Verifying it end to end (deploy with an onbuild = ["sleep 180"] window, SIGKILL the coordinator mid-build, restart) turned up two more things, which is why the diff is a little bigger than a pure reorder.

First, once recovery actually succeeds it re-runs the whole build to completion, which takes minutes, and doing that synchronously wedged boot: the server never signaled ready and health checks would time out. The old code got away with synchronous recovery only because it always failed in about a second. So recovery now runs in the background, and boot completes promptly while the recovered build finishes on its own.

Second, with recovery finally getting past the push, it started colliding on create-config-version. It turned out saga.ListIncomplete combined the pending, running, and undoing status-index IDs without deduplicating, so a saga that lingered in more than one index got recovered twice, and the second pass re-ran already-completed actions and conflicted on an entity the first pass had created. This bug predates the change; it was just invisible while recovery always died at the push. Fixed by deduplicating in both saga storage backends.

After all three, the repro is clean: the coordinator boots in a few seconds, recovery runs exactly once, and the resumed build completes and activates the new version, with zero DNS errors and zero conflicts.

The stale deployment lock a crashed deploy leaves behind (the other symptom in the original issue) is intentionally out of scope here and stays with MIR-681, where server-owned deployment lifecycle is the right home for it. The broader "boot ordering is implicit and fragile" problem this exposed is written up separately as an RFD (Boot Dependency Graph).

Closes MIR-1285

@phinze phinze requested a review from a team as a code owner July 2, 2026 19:30
@coderabbitai

coderabbitai Bot commented Jul 2, 2026

Copy link
Copy Markdown

Review Change Stack

Warning

Review limit reached

You’ve reached a temporary PR review limit under our Fair Usage Limits Policy.

Your recent review volume is higher than typical usage, so adaptive limits are currently applied.

Next review available in: 51 minutes

Enable usage-based reviews in Billing to review now.
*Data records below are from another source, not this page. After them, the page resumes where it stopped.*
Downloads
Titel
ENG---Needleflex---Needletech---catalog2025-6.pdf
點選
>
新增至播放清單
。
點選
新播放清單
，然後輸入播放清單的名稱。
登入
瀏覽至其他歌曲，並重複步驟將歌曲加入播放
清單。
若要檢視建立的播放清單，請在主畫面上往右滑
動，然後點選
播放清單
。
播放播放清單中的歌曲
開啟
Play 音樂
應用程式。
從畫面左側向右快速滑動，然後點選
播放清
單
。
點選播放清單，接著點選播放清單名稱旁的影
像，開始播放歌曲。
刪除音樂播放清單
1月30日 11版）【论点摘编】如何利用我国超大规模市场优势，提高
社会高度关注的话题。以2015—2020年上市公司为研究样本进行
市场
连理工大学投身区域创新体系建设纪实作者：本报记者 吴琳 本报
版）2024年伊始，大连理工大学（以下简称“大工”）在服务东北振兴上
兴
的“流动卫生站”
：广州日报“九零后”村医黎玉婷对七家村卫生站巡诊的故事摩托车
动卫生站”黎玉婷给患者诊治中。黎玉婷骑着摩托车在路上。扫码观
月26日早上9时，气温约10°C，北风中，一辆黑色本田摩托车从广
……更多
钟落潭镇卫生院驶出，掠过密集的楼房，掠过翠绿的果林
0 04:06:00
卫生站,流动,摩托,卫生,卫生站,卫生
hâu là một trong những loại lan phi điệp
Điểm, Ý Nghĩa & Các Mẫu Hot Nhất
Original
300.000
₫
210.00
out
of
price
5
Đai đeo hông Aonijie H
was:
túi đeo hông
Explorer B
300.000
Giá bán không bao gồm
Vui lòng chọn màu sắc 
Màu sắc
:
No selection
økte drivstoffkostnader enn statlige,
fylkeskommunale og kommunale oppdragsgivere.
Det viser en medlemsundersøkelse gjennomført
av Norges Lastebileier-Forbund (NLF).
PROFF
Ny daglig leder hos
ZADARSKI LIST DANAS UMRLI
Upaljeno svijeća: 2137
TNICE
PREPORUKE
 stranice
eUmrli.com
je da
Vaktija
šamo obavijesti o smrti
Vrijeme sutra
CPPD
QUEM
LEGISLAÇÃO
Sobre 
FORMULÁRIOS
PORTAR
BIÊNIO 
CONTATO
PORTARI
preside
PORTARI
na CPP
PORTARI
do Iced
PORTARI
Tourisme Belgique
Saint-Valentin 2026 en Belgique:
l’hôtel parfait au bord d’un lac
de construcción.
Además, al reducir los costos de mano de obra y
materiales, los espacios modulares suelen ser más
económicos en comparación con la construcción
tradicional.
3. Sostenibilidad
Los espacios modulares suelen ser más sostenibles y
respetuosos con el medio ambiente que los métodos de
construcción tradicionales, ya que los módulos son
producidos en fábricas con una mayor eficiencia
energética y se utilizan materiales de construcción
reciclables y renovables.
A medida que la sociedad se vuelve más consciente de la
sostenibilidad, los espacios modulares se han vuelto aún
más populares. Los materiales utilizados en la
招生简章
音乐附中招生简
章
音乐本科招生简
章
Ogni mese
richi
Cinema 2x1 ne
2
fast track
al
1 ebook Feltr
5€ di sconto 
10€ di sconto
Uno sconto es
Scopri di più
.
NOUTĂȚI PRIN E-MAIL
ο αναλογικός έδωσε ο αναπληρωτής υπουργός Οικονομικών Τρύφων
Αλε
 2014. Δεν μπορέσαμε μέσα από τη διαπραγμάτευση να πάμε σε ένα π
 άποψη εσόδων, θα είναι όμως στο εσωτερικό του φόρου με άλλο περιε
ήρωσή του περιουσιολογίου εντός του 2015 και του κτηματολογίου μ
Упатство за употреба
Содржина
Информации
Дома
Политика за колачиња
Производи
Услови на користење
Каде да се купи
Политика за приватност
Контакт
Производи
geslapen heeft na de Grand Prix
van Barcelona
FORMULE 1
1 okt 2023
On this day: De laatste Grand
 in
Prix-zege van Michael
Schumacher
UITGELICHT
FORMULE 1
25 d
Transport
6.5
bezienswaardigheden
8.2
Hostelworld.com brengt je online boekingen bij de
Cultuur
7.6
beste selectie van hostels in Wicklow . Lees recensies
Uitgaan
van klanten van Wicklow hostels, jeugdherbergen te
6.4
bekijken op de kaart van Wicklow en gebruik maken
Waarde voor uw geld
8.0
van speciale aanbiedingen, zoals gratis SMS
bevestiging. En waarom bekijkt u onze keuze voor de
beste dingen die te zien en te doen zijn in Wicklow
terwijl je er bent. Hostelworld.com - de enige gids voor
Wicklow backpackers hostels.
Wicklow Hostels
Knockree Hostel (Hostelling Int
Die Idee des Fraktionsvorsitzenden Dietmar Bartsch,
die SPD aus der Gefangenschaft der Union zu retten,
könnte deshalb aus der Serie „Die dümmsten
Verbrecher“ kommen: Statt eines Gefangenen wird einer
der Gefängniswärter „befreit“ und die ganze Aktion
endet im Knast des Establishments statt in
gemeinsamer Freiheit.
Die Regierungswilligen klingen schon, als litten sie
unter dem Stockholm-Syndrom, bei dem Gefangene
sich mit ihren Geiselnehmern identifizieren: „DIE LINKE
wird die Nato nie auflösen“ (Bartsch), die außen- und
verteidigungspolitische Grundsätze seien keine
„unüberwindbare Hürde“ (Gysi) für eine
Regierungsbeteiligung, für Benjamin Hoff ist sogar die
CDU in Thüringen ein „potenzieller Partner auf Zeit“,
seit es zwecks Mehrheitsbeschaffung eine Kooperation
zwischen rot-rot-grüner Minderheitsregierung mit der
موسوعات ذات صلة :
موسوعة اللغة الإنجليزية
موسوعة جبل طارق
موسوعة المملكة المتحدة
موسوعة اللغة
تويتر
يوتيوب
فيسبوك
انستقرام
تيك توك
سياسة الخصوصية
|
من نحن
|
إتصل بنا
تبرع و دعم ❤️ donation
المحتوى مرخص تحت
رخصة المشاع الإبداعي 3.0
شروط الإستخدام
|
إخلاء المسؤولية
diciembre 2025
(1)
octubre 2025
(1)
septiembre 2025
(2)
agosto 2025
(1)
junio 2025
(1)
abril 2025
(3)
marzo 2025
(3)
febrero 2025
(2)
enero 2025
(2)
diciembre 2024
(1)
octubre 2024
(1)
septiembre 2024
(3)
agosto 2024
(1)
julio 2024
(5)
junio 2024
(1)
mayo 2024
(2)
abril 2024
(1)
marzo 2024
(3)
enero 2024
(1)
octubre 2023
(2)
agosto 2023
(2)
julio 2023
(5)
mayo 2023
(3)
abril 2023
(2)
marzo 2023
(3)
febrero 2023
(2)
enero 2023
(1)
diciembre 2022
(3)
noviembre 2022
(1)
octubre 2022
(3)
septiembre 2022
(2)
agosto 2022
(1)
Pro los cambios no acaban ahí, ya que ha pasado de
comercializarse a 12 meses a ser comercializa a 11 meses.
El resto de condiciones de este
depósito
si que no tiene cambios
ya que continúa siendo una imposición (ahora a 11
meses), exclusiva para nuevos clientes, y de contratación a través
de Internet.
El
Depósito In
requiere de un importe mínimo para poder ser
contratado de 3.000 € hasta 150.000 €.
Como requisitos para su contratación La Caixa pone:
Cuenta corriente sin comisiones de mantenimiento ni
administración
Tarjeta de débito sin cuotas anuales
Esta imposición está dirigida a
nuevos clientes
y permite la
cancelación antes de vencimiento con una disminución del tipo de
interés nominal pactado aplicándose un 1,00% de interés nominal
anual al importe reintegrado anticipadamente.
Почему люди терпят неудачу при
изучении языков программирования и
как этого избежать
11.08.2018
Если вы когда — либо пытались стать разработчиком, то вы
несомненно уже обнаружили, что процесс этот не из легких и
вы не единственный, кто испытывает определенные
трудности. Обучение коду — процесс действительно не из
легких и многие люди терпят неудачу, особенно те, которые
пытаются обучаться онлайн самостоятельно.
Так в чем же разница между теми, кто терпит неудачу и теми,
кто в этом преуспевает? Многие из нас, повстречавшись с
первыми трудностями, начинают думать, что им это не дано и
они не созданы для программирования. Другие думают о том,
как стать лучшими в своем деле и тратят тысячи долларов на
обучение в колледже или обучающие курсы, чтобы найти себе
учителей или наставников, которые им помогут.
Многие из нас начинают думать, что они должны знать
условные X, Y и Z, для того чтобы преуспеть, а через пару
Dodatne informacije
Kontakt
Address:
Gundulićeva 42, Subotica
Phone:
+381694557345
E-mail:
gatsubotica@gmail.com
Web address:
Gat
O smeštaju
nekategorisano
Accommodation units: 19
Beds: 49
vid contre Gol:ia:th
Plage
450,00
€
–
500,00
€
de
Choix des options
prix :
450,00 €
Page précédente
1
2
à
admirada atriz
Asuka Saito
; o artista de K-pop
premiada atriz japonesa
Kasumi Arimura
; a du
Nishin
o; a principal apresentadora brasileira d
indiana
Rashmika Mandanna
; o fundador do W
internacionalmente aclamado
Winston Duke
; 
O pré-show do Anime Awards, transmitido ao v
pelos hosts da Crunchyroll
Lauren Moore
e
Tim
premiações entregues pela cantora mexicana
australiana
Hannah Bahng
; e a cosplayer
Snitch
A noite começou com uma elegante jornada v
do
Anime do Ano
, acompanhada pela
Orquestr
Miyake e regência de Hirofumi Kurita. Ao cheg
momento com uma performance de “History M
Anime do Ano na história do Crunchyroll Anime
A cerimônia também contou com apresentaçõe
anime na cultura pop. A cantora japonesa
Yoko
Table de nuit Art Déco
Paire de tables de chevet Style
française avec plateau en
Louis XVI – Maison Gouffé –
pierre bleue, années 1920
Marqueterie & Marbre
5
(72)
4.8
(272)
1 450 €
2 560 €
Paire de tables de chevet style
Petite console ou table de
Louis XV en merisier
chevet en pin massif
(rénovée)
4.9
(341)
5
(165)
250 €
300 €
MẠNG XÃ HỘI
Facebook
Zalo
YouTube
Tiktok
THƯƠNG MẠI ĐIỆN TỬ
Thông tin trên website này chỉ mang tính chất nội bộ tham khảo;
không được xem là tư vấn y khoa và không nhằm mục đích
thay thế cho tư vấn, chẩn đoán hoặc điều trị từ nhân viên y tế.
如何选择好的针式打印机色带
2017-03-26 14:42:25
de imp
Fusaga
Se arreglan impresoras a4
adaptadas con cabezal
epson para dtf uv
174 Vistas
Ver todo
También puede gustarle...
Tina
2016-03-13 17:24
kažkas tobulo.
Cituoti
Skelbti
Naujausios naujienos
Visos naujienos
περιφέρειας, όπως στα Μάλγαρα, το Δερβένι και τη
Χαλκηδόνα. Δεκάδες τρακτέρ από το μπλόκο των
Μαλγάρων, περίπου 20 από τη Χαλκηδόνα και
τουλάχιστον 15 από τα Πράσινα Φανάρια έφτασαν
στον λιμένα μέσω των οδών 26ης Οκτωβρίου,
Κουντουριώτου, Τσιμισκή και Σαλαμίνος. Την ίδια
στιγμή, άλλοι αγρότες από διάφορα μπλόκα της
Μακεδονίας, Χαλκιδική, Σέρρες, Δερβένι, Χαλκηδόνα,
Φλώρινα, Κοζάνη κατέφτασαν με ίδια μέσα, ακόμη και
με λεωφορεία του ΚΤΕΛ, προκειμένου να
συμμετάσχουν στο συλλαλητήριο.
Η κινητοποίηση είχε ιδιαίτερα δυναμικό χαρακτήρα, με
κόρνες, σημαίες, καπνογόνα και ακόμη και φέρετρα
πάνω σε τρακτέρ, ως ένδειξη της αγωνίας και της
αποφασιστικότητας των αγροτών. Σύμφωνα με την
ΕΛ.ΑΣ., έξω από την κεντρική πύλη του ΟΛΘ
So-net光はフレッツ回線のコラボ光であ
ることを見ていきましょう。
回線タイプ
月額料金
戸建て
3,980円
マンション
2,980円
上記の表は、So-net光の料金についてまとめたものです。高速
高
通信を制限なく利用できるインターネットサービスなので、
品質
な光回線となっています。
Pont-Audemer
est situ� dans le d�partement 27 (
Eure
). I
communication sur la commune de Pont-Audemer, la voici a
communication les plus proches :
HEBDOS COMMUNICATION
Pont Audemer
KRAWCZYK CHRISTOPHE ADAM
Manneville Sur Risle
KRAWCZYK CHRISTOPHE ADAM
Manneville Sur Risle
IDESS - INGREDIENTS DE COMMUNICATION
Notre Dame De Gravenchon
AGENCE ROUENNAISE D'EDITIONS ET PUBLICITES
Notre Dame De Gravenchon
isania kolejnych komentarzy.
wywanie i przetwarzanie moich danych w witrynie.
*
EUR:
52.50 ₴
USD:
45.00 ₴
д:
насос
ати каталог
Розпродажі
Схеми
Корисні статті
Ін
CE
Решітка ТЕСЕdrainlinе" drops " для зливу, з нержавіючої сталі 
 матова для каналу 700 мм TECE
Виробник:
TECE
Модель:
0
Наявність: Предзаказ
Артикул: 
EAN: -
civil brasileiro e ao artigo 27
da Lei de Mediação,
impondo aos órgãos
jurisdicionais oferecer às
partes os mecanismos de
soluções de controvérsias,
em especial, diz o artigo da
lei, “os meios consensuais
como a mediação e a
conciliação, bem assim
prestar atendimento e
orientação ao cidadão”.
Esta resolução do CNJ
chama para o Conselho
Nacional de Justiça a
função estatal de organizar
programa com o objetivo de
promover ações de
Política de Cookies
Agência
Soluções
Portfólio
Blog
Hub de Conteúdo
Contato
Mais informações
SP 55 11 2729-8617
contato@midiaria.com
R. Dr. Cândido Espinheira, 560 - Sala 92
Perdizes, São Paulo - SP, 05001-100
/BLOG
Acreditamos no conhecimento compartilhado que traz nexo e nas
Otherwise, wait until the next included review is available.
You're only billed for reviews past your plan's rate limits ($0.25/file).

How can I continue?

After more reviews become available, a review can be triggered using the @coderabbitai review command as a PR comment. Alternatively, push new commits to this PR.

To avoid repeated limits, reduce automatic review volume by pausing incremental auto-reviews earlier, using label-based review opt-in, excluding WIP or generated PR titles, or requesting reviews manually when the PR is ready. If your team needs uninterrupted high-volume reviews, an organization admin can enable usage-based reviews.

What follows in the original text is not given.